It is important to appreciate that there are two different ways in which the z-statistic can be changed between [OLS] and [MCMC]. The first was demonstrated in (1), in that by taking into account lower-level covariances and their heterogeneity, a substantial increase in higher-level z-statistic is possible. This is due to the fact that the heterogeneity of the lower-level covariances is effectively used to weight the summary statistic data to give more efficient estimates (resulting in reduced top-level regression parameter variance). This is analogous to the way in which prewhitening is used in first-level analyses to weight the regression parameter estimation to give more efficient estimators (25).
(1) were unable to demonstrate the second way in which the z-statistic can be changed between [OLS] and [MCMC], because they assumed that variances were known.

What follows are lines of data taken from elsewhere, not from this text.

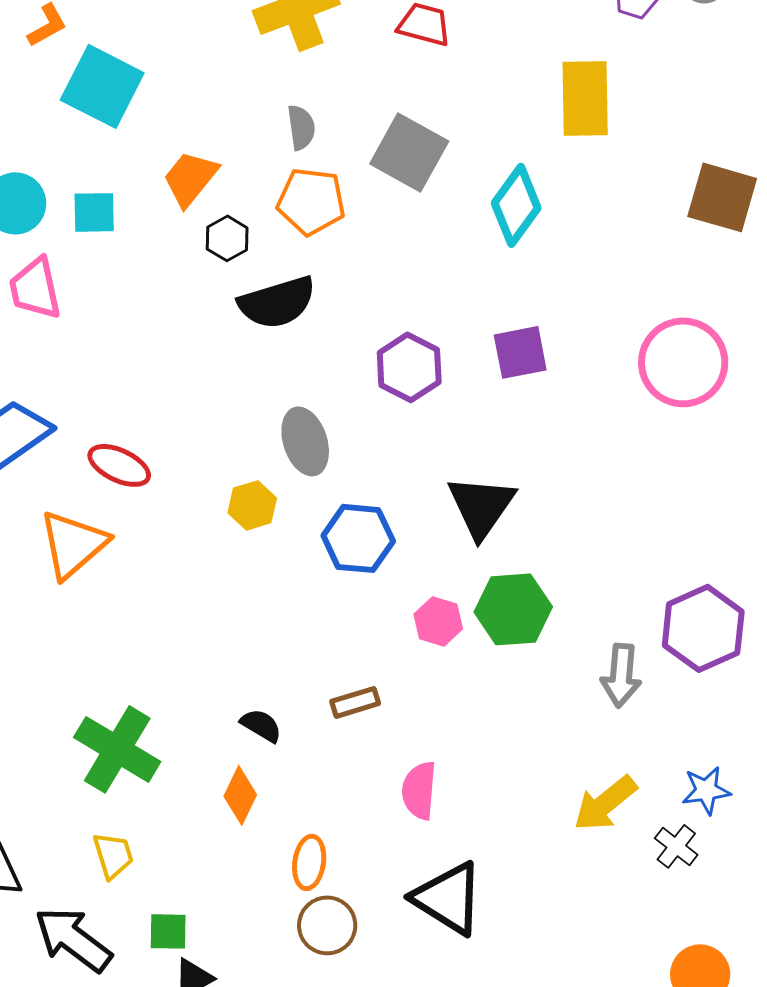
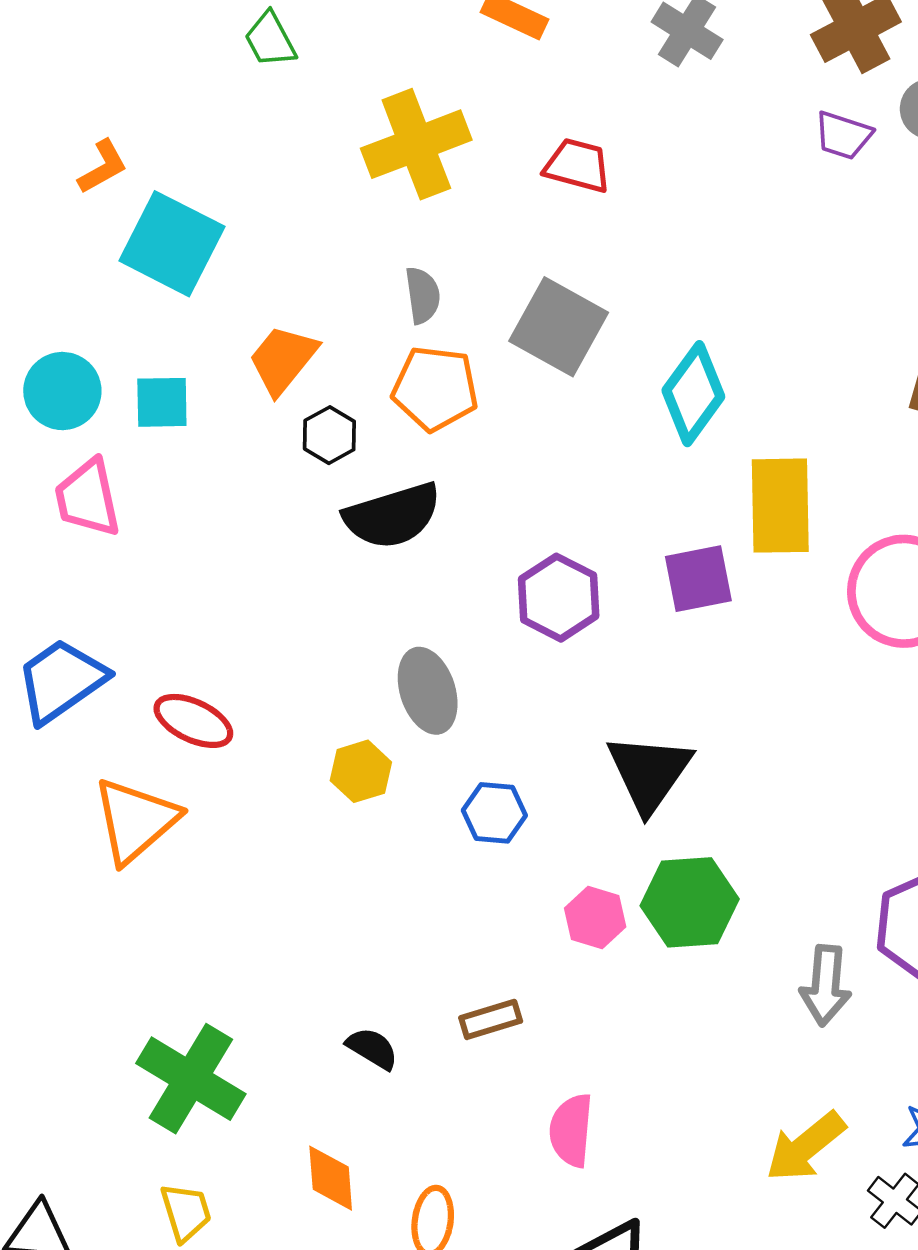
yellow rectangle: (585, 98) -> (780, 506), moved
blue hexagon: (358, 538) -> (494, 813), size x0.7
orange diamond: (240, 795) -> (331, 1178), moved, turned -30

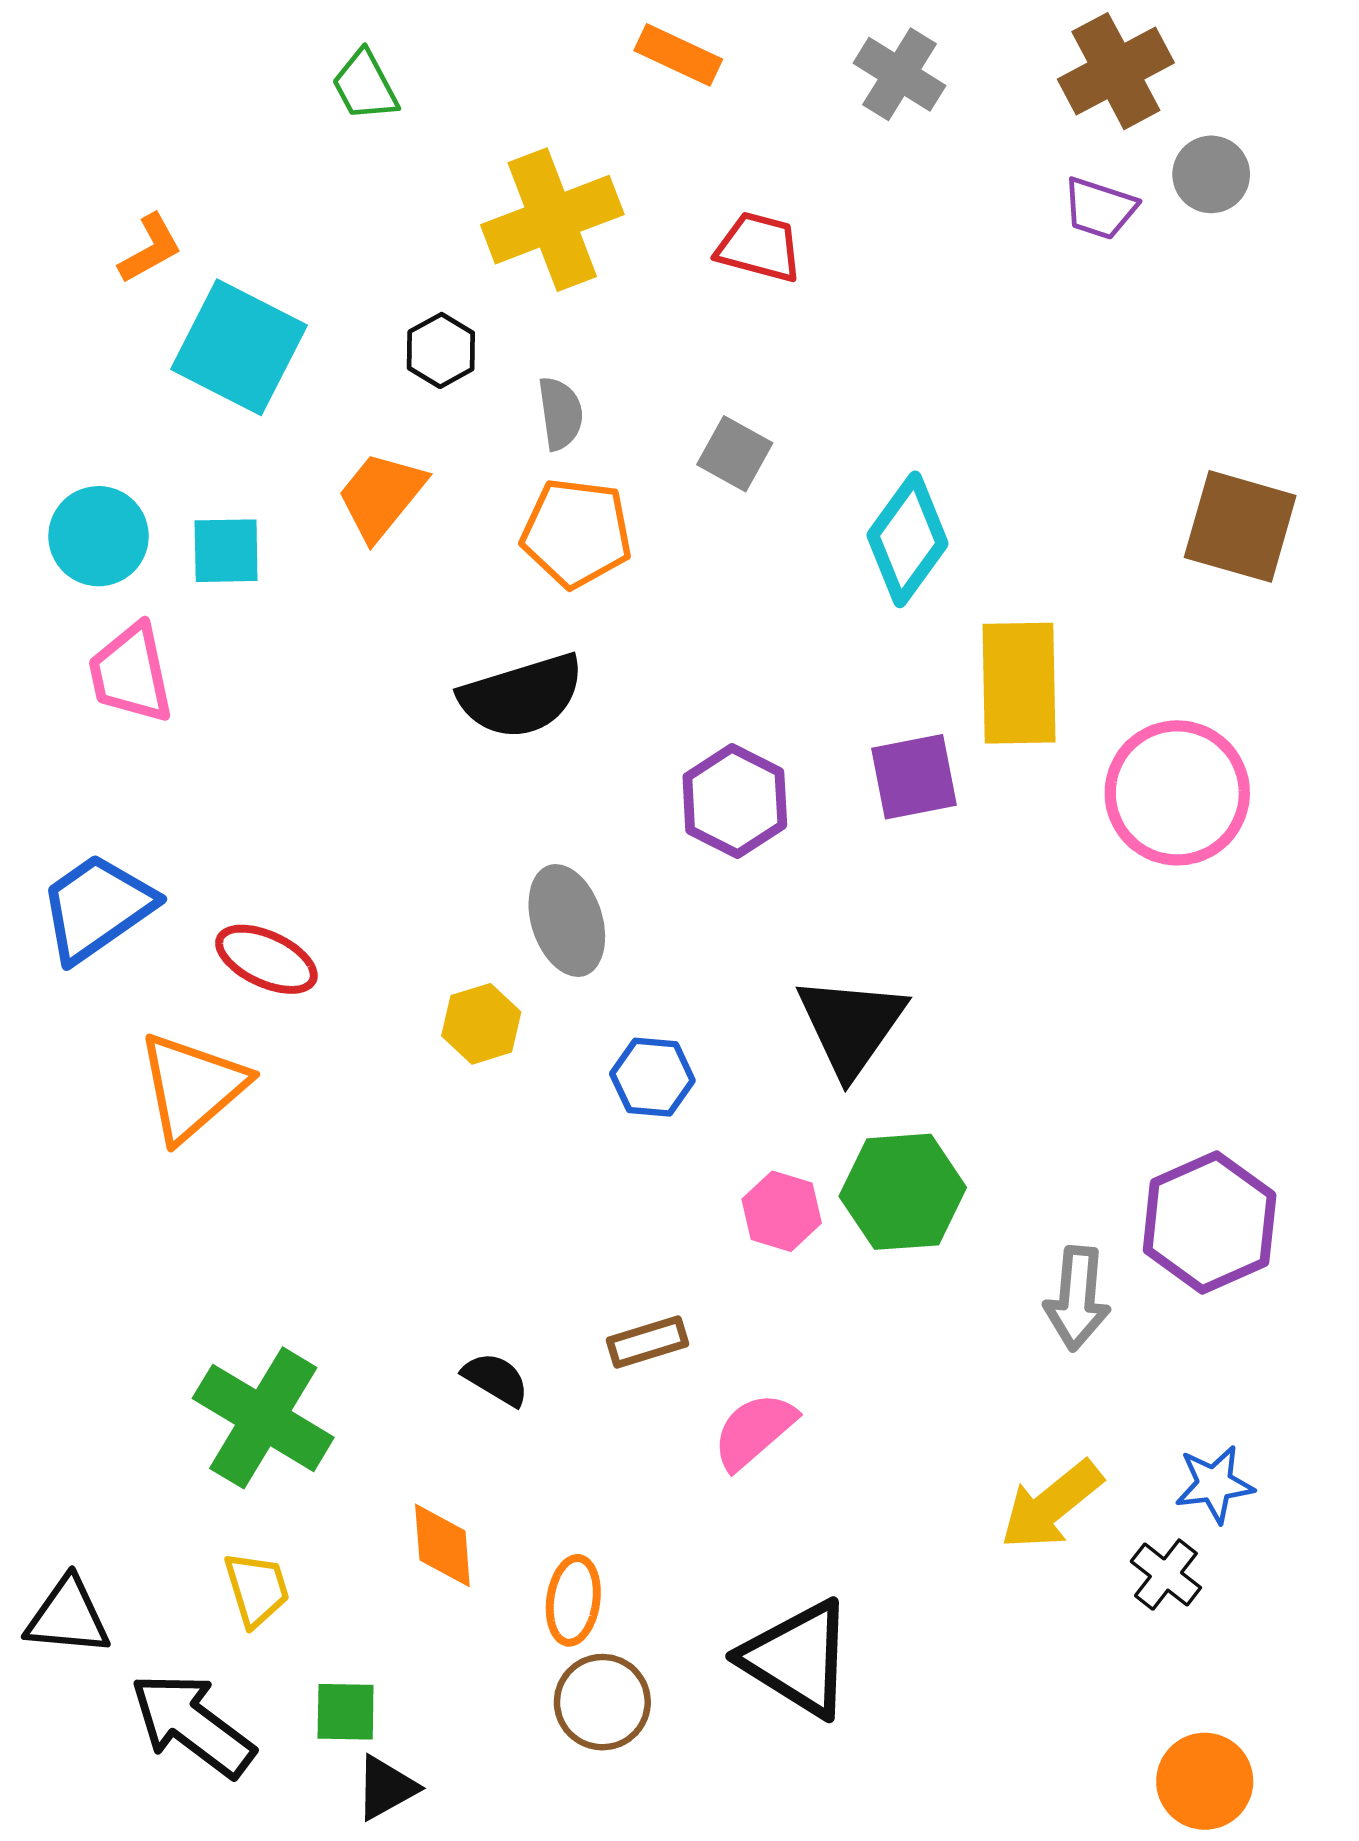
gray square: (559, 327) -> (735, 454), size x0.6
black hexagon: (329, 435) -> (441, 350), moved
pink semicircle: (571, 1130) -> (754, 1431), moved, turned 44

In this paper, when we estimate the higher-level variances, they are constrained to be positive. This overcomes the well-known ``negative variance'' problem in OLS (19), by forcing the total variance to be greater than it would be in the OLS case. This increased variance translates into lower z-statistics in voxels which would have suffered from this problem.
In summary, we have two ways in which z-statistics can change between [OLS] and [MCMC]. Firstly, they can increase due to increased efficiency from using lower-level variance heterogeneity. Secondly, they can decrease due to the higher-level variance being constrained to be positive.